- RECORD EXTRACTS
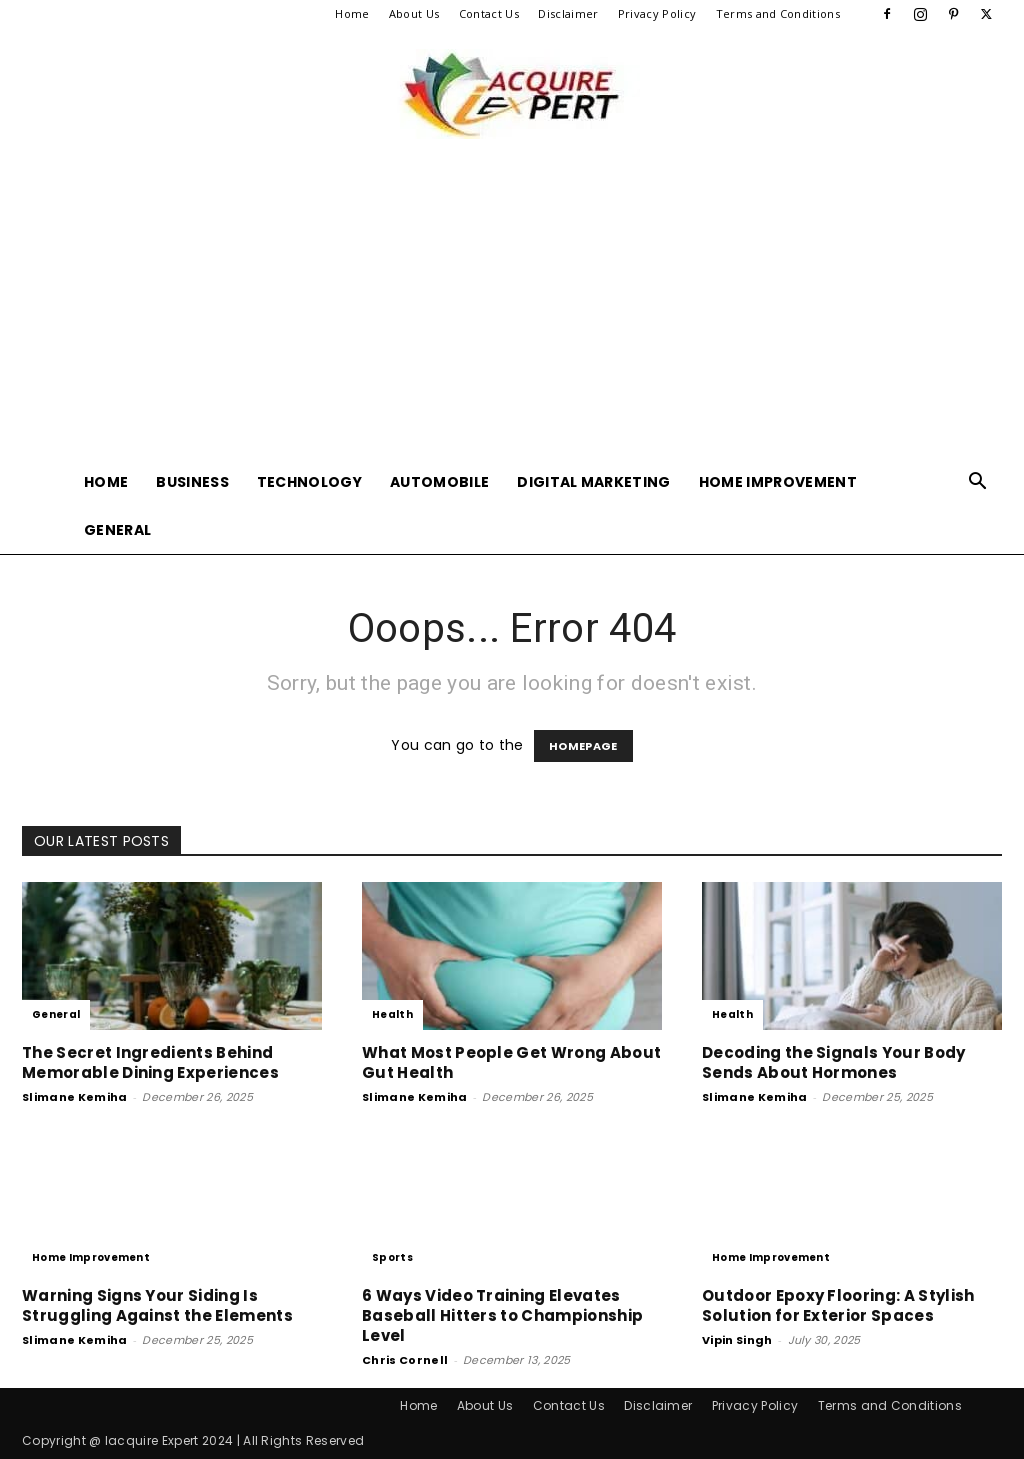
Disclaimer (568, 13)
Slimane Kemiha (74, 1097)
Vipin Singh (737, 1340)
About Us (414, 13)
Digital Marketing (593, 482)
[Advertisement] (512, 308)
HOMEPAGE (583, 746)
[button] (978, 483)
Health (392, 1014)
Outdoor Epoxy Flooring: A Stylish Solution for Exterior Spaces (838, 1305)
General (117, 530)
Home (352, 13)
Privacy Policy (657, 13)
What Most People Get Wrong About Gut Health (511, 1062)
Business (192, 482)
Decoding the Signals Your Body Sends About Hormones (834, 1062)
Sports (392, 1257)
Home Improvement (778, 482)
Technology (309, 482)
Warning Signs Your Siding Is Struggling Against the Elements (157, 1305)
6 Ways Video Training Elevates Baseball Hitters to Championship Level (502, 1315)
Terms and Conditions (778, 13)
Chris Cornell (405, 1360)
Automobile (439, 482)
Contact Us (489, 13)
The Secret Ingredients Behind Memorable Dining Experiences (150, 1062)
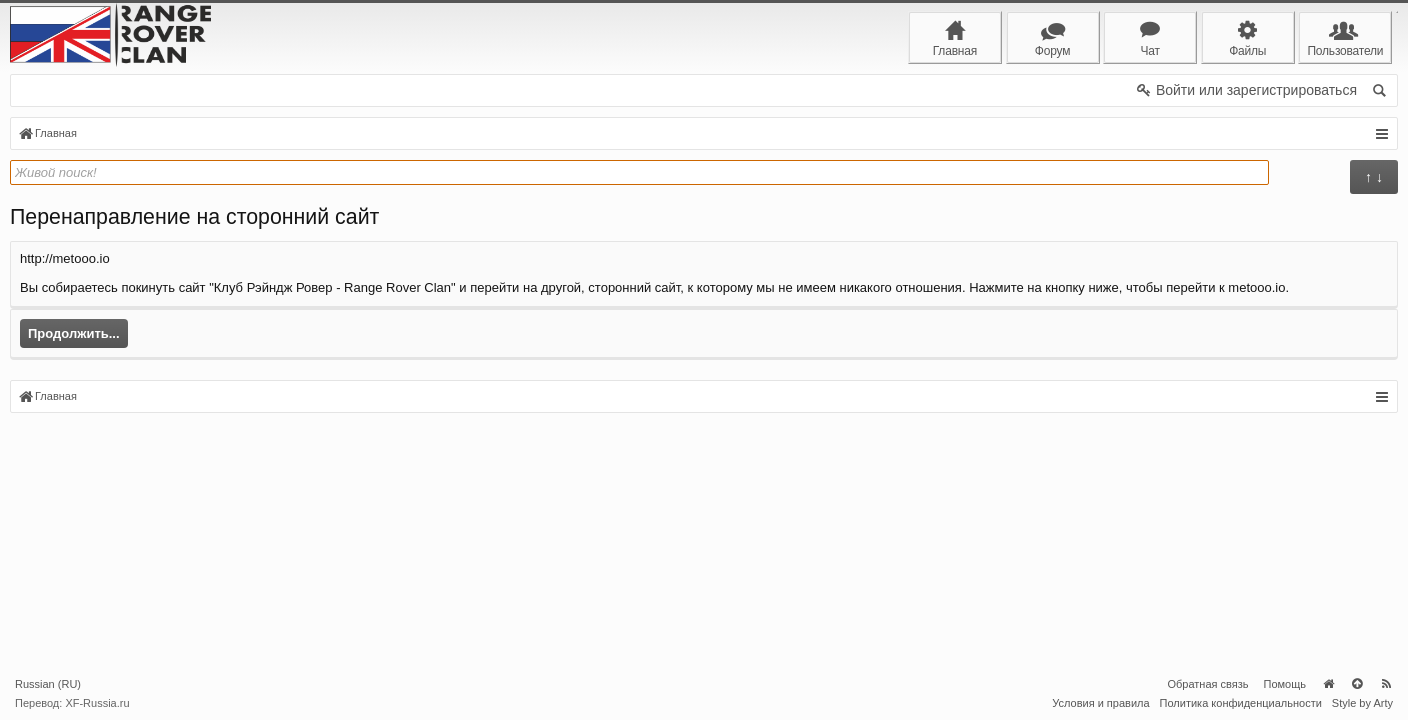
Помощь (1285, 684)
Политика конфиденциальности (1241, 703)
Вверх (1357, 684)
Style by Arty (1362, 703)
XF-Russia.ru (97, 703)
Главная (1328, 684)
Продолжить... (74, 333)
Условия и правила (1100, 703)
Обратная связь (1207, 684)
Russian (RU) (48, 684)
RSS (1386, 684)
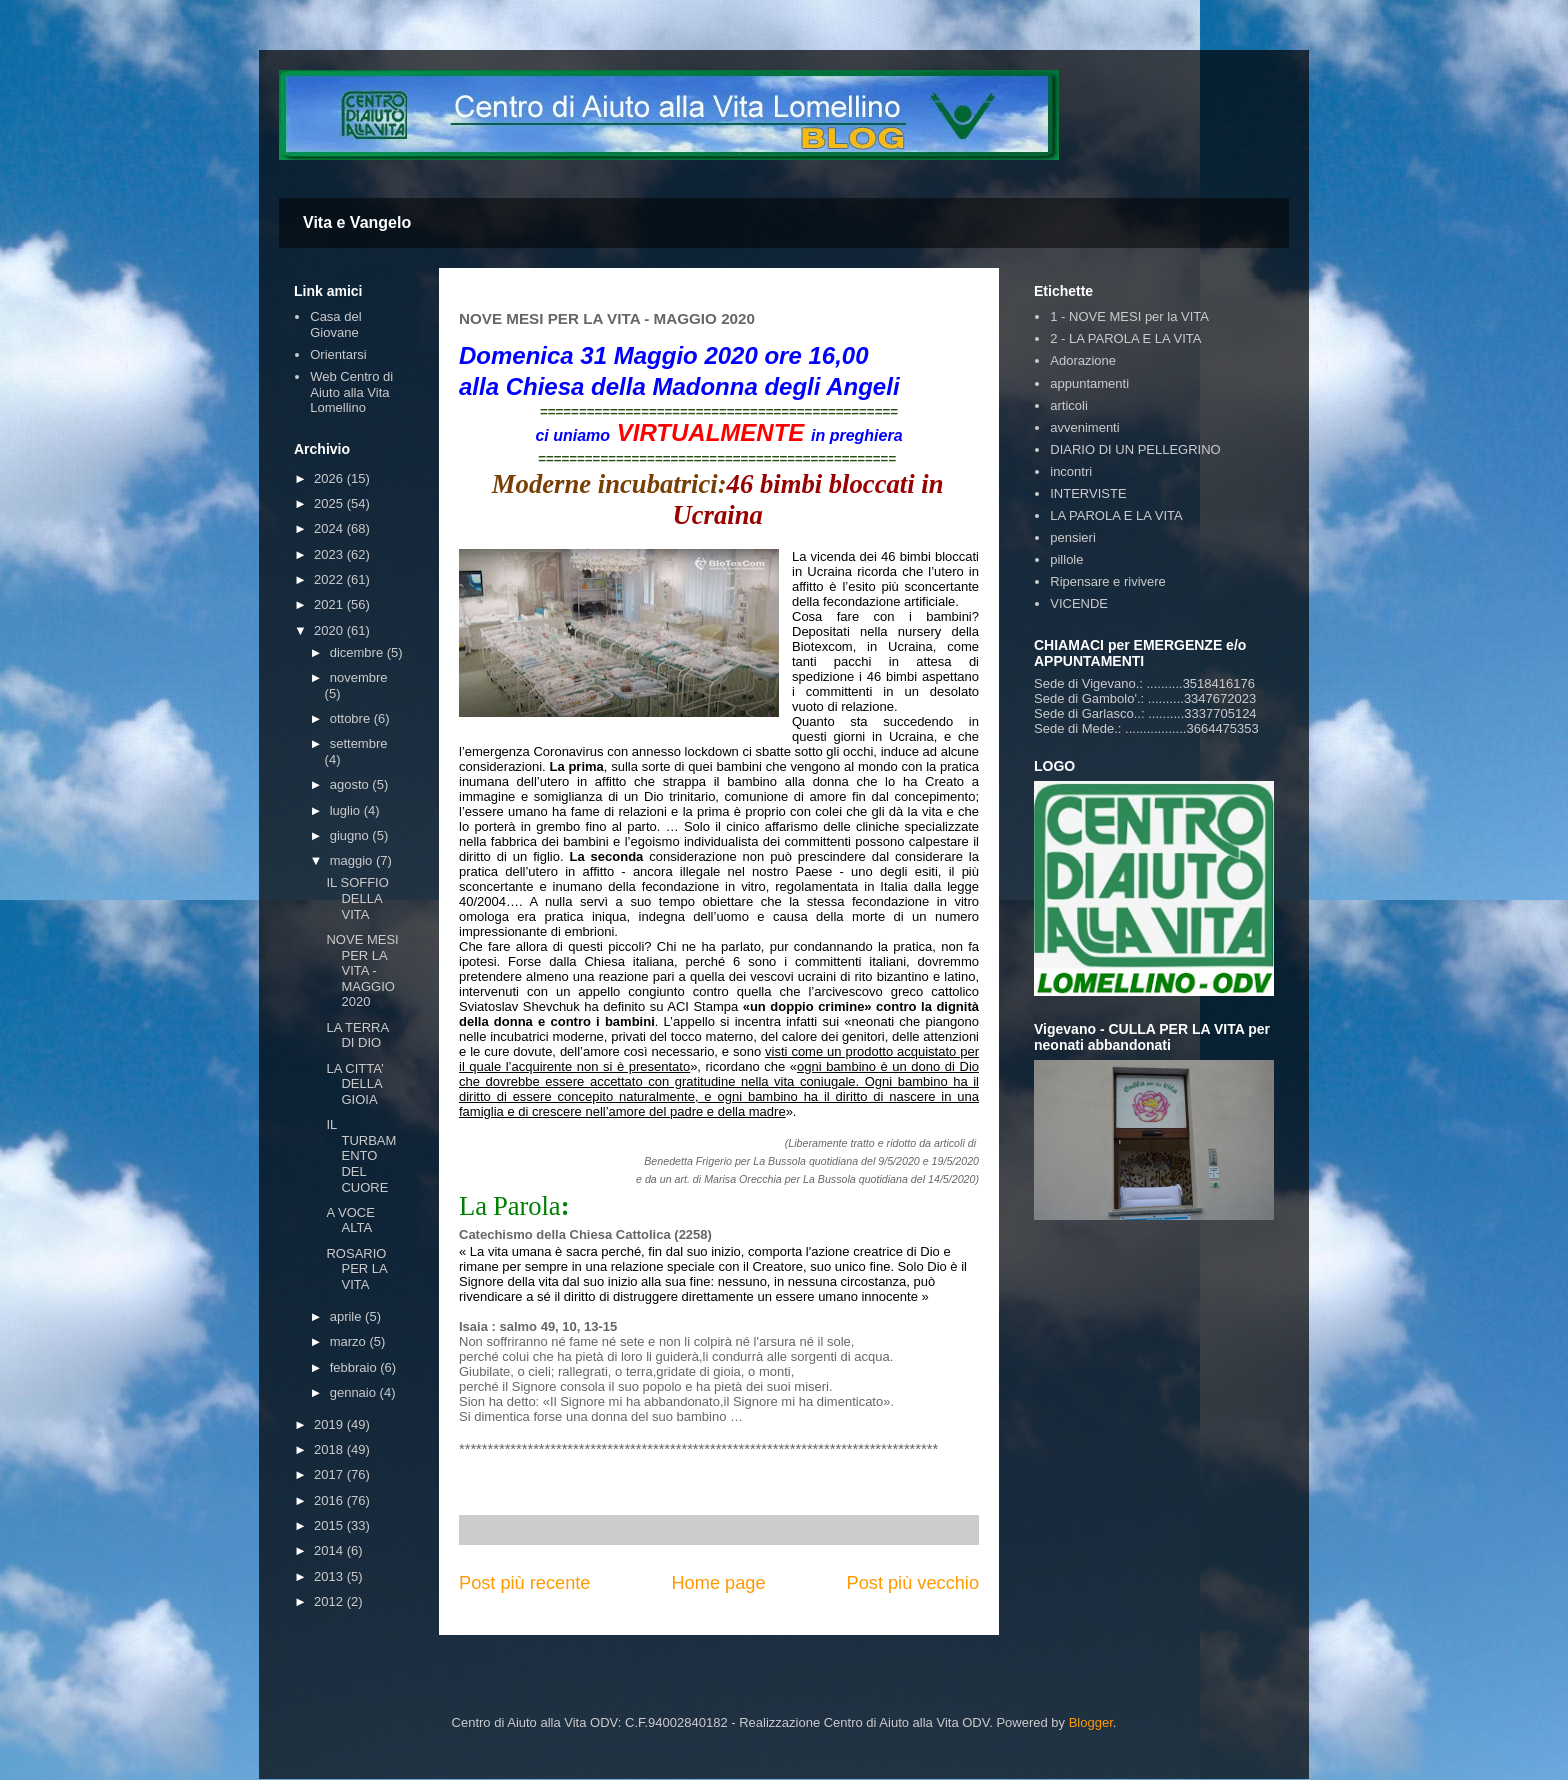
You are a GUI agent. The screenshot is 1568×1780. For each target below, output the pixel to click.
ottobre (352, 718)
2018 (330, 1449)
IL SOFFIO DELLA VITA (357, 898)
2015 (330, 1525)
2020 (330, 630)
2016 (330, 1500)
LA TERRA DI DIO (357, 1035)
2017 (330, 1474)
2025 (330, 503)
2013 (330, 1576)
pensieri (1073, 537)
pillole (1066, 559)
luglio (347, 810)
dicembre (358, 652)
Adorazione (1083, 360)
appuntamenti (1089, 383)
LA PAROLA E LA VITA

- WHAT THE TASK REQUIRES
Copy all of the data above exactly. Leave out every picture.

- COMPLETED EXERCISE
Disclaimer (568, 13)
Slimane Kemiha (74, 1097)
Vipin Singh (737, 1340)
About Us (414, 13)
Digital Marketing (593, 482)
[Advertisement] (512, 308)
HOMEPAGE (583, 746)
[button] (978, 483)
Health (392, 1014)
Outdoor Epoxy Flooring: A Stylish Solution for Exterior Spaces (838, 1305)
General (117, 530)
Home (352, 13)
Privacy Policy (657, 13)
What Most People Get Wrong About Gut Health (511, 1062)
Business (192, 482)
Decoding the Signals Your Body Sends About Hormones (834, 1062)
Sports (392, 1257)
Home Improvement (778, 482)
Technology (309, 482)
Warning Signs Your Siding Is Struggling Against the Elements (157, 1305)
6 Ways Video Training Elevates Baseball Hitters to Championship Level (502, 1315)
Terms and Conditions (778, 13)
Chris Cornell (405, 1360)
Automobile (439, 482)
Contact Us (489, 13)
The Secret Ingredients Behind Memorable Dining Experiences (150, 1062)
Помощь (1285, 684)
Политика конфиденциальности (1241, 703)
Вверх (1357, 684)
Style by Arty (1362, 703)
XF-Russia.ru (97, 703)
Главная (1328, 684)
Продолжить... (74, 333)
Условия и правила (1100, 703)
Обратная связь (1207, 684)
Russian (RU) (48, 684)
RSS (1386, 684)
You are a GUI agent. The screenshot is 1568×1780. For each target below, output the pixel to click.
ottobre (352, 718)
2018 (330, 1449)
IL SOFFIO DELLA VITA (357, 898)
2015 (330, 1525)
2020 (330, 630)
2016 (330, 1500)
LA TERRA DI DIO (357, 1035)
2017 (330, 1474)
2025 (330, 503)
2013 (330, 1576)
pensieri (1073, 537)
pillole (1066, 559)
luglio (347, 810)
dicembre (358, 652)
Adorazione (1083, 360)
appuntamenti (1089, 383)
LA PAROLA E LA VITA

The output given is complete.